Morris’ wide-ranging experience encompasses advising clients and providing investment recommendations, as well as offering a strategic perspective to senior management and portfolio managers. He is a frequent commentator in print and broadcast media.
Barwell’s background is as a monetary economist within investment banking and central banking, covering both the UK and Eurozone economies. His thought-provoking insights combine academic rigour, strong analytical skills and deep knowledge with an innovative approach to macroeconomic issues, and his work has been published widely.

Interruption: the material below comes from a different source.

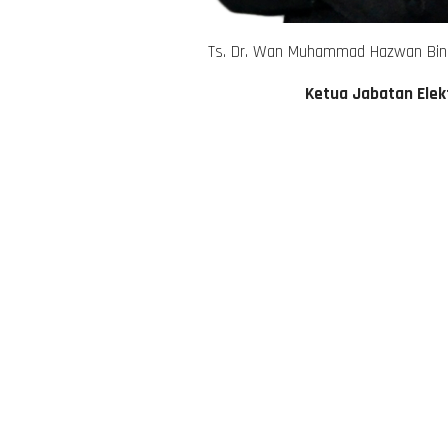
Ts. Dr. Wan Muhammad Hazwan Bi
Ketua Jabatan Elekt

Replacing Guy as Chief Investment Officer and Head of Institutional Fixed Income is Dominick DeAlto, who will be instrumental in further strengthening BNPP IP’s fixed income platform, which currently has over 75 investment professionals and manages 40 investment strategies ranging from traditional to alternative fixed income, as well as driving its investment and commercial success. Dominick, who prior to this appointment was Head of Global Multi-Sector and Sector Rotation, has considerable experience managing a range of strategies, making him well placed for today’s changing fixed income environment, which lends itself to the development of contemporary investment strategies in order to address the requirements of clients.
Dominick has also made two changes to his team, with Timothy Johnson being appointed Head of Total Return Multi-Sector, which is a combination of the Global Multi-Sector and Global Sovereign teams, and Dan Singleman joining as Senior Portfolio Manager in the Sector Rotation Alpha team.
Timothy joined FFTW in early 2013 and has over two decades of experience, gained within both asset management and central banking. The Total Return Multi-Sector includes global aggregate, global unconstrained and global sovereign portfolios.
Dan has spent most of his career within BNPP IP. For eight years he was a credit analyst and then portfolio manager, before leaving last year to take up a broader asset allocation role and now re-joining BNPP IP to pursue a similar opportunity.
David Kiddie, Head of Institutional business at BNP Paribas Investment Partners, comments:
“I am very pleased to welcome such seasoned professionals. These appointments are designed to further strengthen our investment culture, as well as to enhance our research and investment capability. The strength of our investment culture is one of the key drivers of our future success and these appointments are a further step towards developing an environment in which our business can flourish, helping us to achieve our goal of offering our clients a world class investment proposition.”